• **REQUIRED WORK**
Return, word for word, the line that contains "Ansell ALPHATEC 15-554 (ex. PVA) -..." and every line after it through the end of the records.

Page-level text extractions
◆ ◆ ◆

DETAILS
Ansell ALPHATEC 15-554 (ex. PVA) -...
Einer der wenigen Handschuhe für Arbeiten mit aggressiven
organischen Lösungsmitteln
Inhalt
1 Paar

◆ ◆ ◆

• **SOLVED PROBLEM**
Ansell ALPHATEC 15-554 (ex. PVA) -...
Einer der wenigen Handschuhe für Arbeiten mit aggressiven
organischen Lösungsmitteln
Inhalt
1 Paar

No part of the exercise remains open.